Among the lines of data below, reproduce only those from the one with "12월. 16, 2024" through the one with "Быстрый просмотр", exactly as they stand, both ends included.

(Recorded data)
/---
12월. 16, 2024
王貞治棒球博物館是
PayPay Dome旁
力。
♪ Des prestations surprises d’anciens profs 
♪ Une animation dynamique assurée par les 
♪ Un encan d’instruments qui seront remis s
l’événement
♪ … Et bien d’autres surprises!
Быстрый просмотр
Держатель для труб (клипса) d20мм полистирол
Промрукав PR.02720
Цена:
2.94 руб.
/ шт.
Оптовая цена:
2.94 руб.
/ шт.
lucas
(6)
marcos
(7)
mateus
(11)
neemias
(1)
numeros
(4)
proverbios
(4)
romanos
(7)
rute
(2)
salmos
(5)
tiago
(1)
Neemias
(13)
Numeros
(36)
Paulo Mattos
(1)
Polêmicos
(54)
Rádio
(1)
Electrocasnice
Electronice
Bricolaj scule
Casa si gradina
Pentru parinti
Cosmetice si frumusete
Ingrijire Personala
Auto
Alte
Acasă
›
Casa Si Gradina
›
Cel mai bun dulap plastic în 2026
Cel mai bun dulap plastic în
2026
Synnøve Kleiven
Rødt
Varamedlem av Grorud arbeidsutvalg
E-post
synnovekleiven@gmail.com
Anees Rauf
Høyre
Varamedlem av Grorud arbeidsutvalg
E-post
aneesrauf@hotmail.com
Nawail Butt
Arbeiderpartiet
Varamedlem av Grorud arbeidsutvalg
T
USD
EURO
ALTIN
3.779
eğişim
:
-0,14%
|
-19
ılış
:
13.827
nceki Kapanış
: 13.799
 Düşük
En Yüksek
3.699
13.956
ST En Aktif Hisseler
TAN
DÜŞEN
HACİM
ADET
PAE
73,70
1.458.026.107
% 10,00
\---
/---
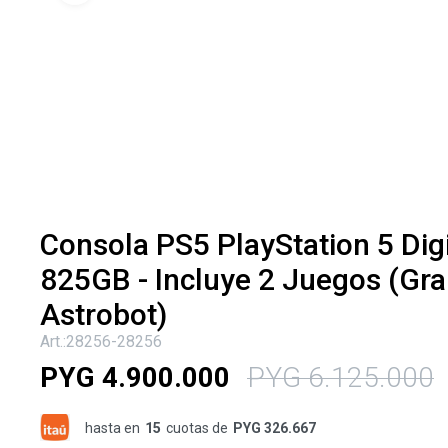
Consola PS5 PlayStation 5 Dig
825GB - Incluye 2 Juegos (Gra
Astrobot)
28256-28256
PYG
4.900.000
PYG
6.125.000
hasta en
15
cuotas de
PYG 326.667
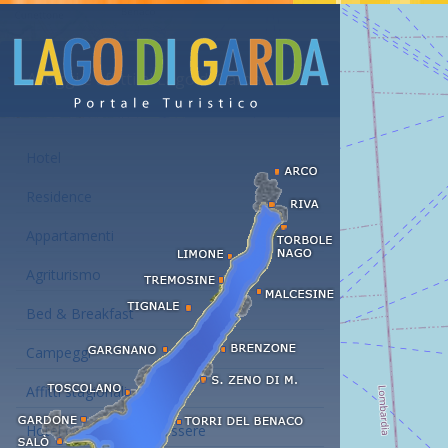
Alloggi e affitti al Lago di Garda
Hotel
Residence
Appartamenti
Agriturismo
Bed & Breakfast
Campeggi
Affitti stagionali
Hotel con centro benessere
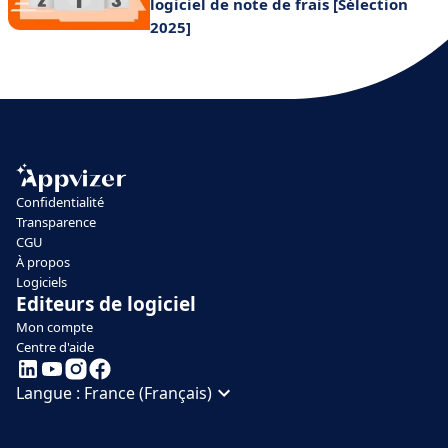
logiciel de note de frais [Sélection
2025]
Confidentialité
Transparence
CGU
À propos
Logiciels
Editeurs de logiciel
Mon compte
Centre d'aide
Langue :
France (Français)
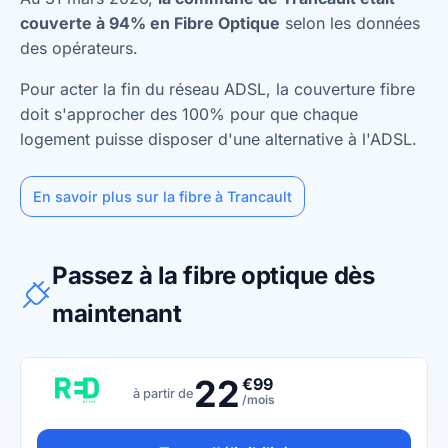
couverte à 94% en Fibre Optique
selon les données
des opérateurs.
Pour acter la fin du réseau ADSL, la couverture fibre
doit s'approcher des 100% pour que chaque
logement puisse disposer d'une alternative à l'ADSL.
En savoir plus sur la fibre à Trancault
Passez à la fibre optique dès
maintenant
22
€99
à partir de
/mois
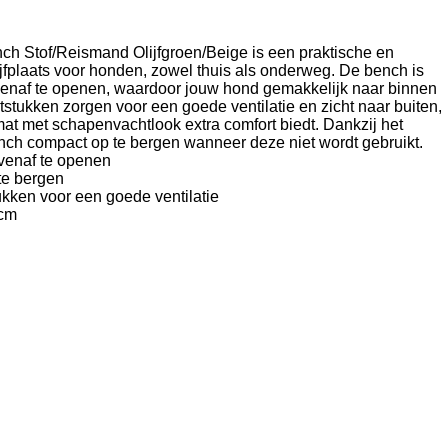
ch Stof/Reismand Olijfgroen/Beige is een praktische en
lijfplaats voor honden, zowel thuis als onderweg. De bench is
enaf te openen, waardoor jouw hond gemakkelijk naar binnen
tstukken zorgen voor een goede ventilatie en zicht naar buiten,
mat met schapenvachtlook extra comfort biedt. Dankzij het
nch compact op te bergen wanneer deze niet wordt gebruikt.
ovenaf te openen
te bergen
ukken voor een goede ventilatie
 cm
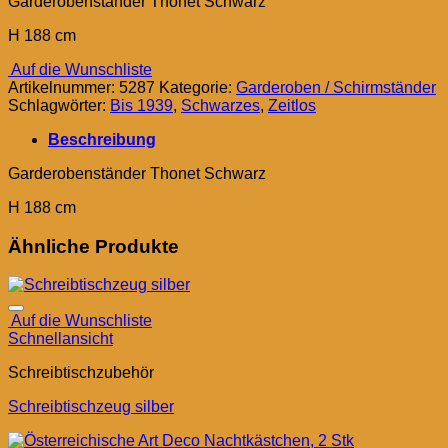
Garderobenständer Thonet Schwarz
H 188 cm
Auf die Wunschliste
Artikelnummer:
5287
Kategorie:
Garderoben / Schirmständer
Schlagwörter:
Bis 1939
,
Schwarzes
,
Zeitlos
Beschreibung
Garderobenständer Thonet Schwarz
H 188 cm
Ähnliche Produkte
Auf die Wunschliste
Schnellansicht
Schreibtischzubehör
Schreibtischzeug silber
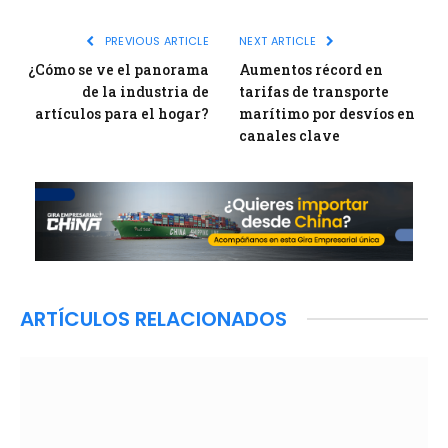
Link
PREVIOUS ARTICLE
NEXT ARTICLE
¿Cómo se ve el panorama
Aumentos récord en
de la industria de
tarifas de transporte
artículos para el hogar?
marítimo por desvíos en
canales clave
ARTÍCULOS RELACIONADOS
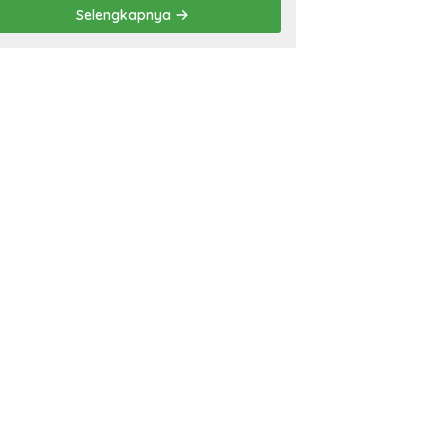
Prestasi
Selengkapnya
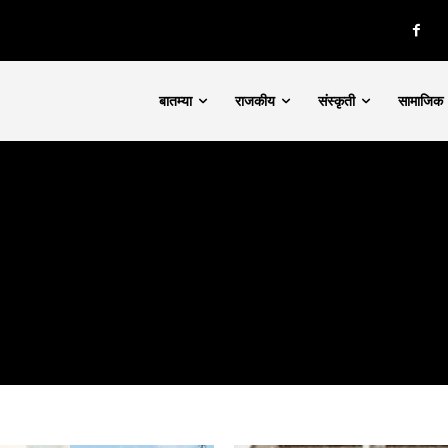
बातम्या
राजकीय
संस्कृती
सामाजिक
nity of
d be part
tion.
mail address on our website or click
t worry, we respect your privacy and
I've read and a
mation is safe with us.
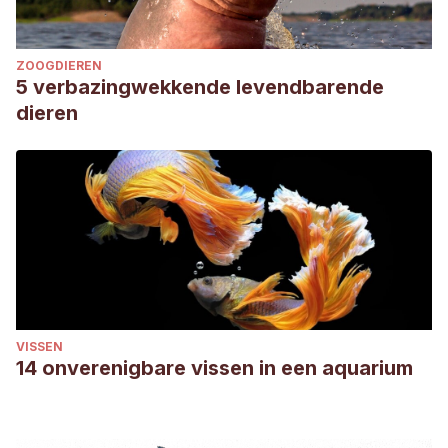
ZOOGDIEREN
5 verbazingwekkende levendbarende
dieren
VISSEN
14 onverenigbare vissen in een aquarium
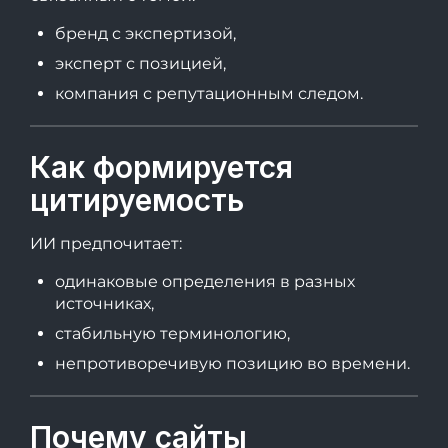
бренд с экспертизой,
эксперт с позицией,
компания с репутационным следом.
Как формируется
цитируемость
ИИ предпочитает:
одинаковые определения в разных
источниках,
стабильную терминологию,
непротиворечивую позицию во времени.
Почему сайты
\---
### [Exercise output]
12월. 16, 2024
王貞治棒球博物館是
PayPay Dome旁
力。
♪ Des prestations surprises d’anciens profs 
♪ Une animation dynamique assurée par les 
♪ Un encan d’instruments qui seront remis s
l’événement
♪ … Et bien d’autres surprises!
Быстрый просмотр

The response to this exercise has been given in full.